__EXERCISE PROMPT__
From the material below, return exactly the lines starting at the one that holds "Describe the element" and ending at the one that holds "Task: Click on". Pictures stay out of the answer.

__EXERCISE DATA__
========================================================================
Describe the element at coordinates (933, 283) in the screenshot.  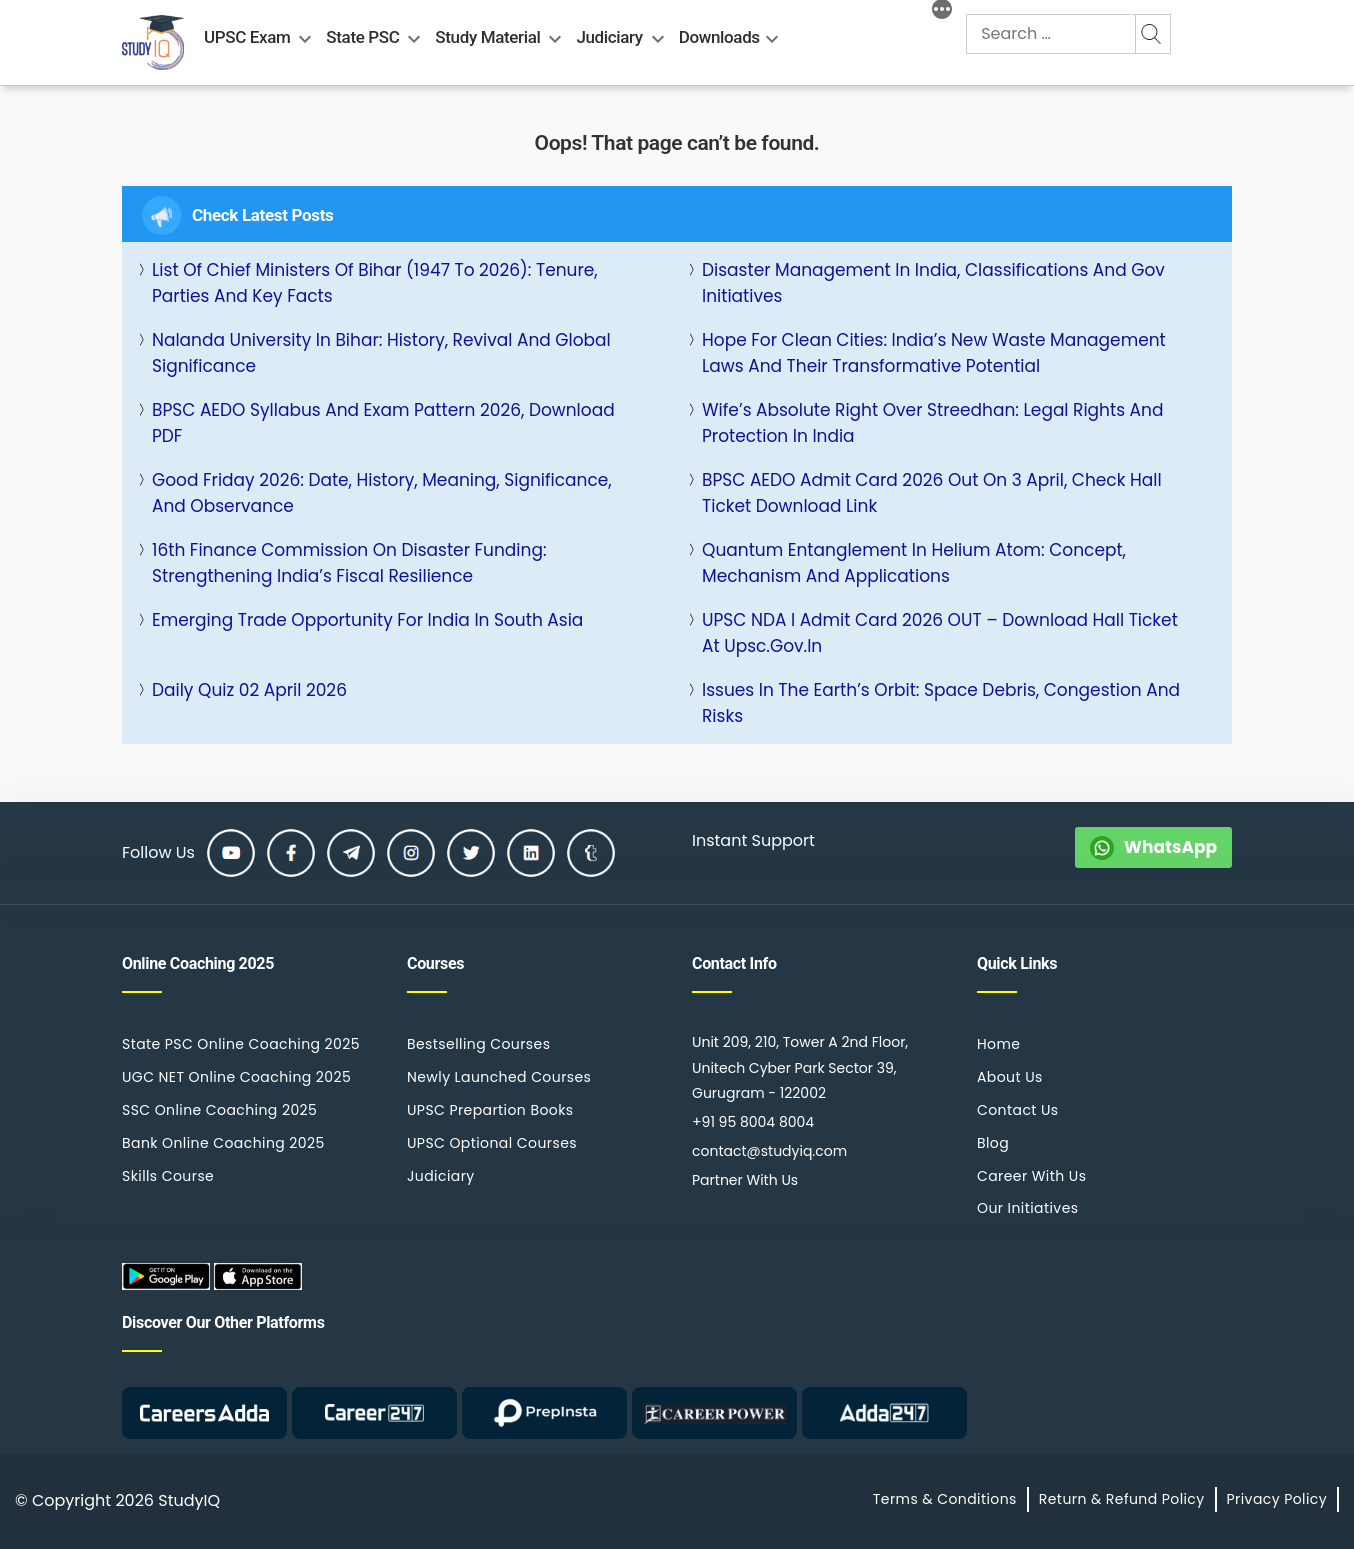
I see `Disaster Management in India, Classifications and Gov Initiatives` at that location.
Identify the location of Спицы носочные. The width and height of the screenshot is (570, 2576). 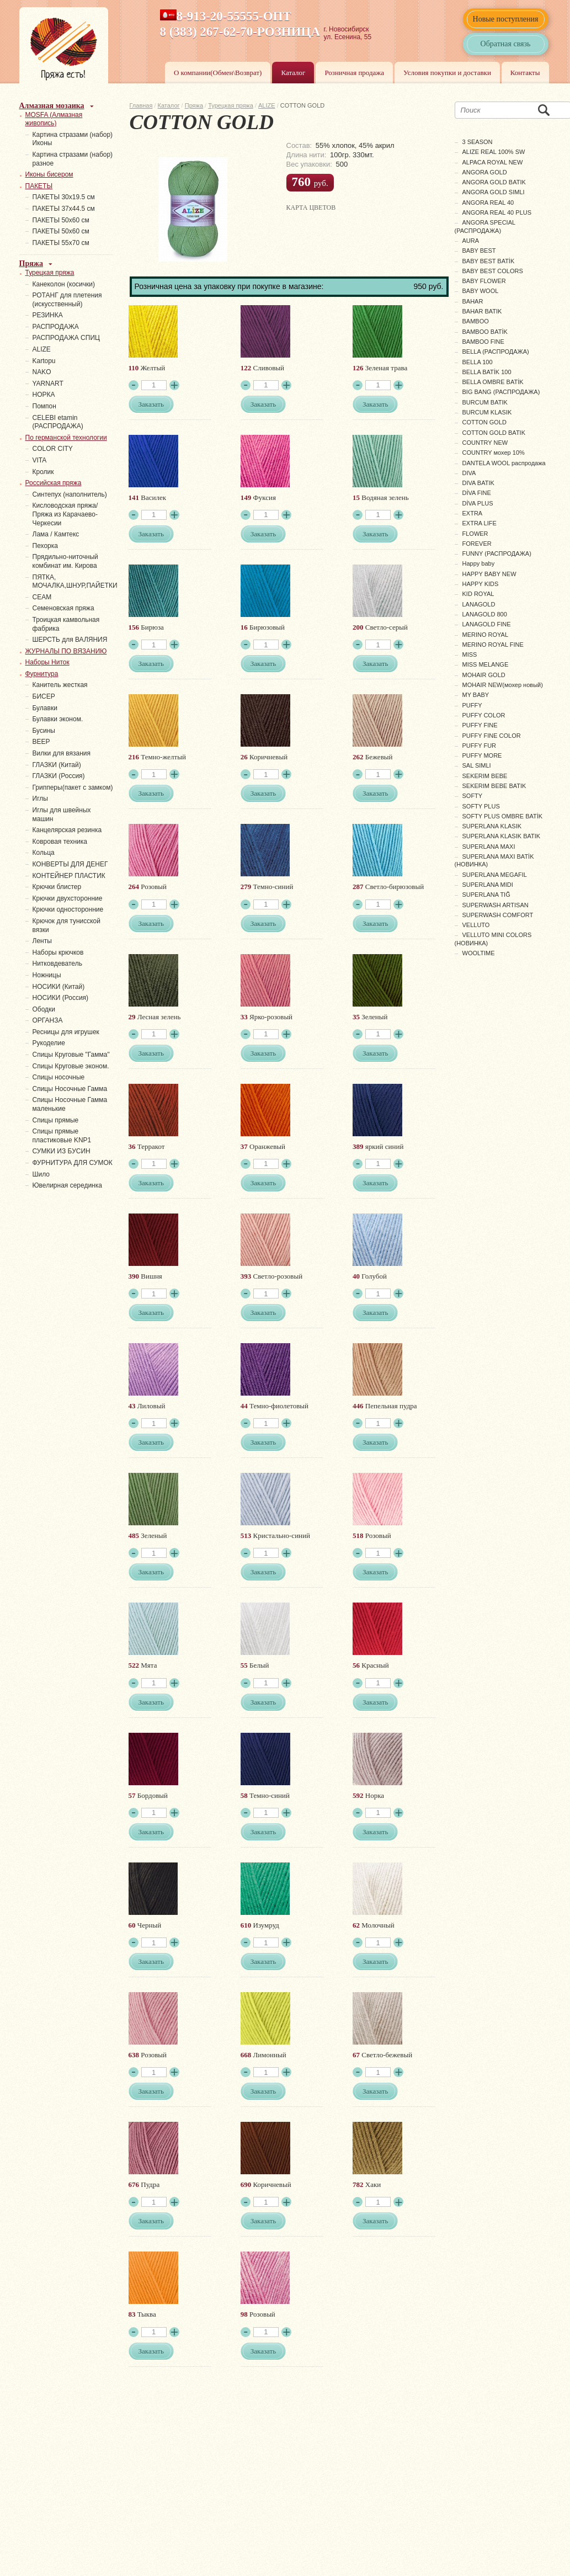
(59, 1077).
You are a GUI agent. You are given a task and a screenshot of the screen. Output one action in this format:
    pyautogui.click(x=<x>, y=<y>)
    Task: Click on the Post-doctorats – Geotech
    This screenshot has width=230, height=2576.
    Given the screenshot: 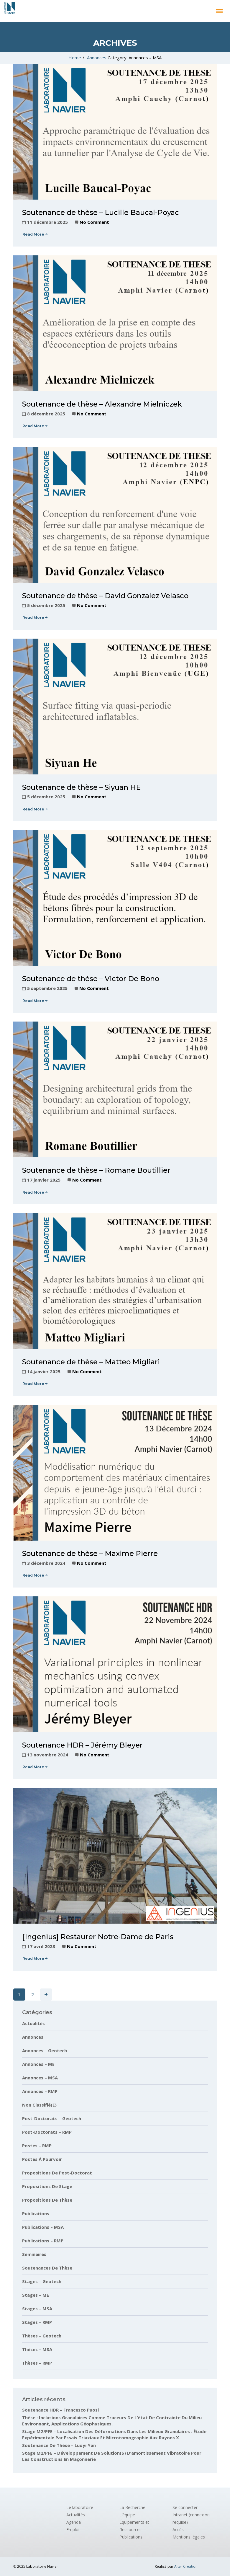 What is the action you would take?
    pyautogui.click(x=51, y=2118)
========================================================================
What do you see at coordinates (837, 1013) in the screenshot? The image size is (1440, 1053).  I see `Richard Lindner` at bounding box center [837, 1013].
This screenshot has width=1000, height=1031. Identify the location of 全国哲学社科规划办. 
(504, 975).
========================================================================
__ANSWER SECTION__
Describe the element at coordinates (933, 283) in the screenshot.  
I see `Disaster Management in India, Classifications and Gov Initiatives` at that location.
Identify the location of Спицы носочные. The width and height of the screenshot is (570, 2576). 
(59, 1077).
You are a GUI agent. You are given a task and a screenshot of the screen. Output one action in this format:
    pyautogui.click(x=<x>, y=<y>)
    Task: Click on the Post-doctorats – Geotech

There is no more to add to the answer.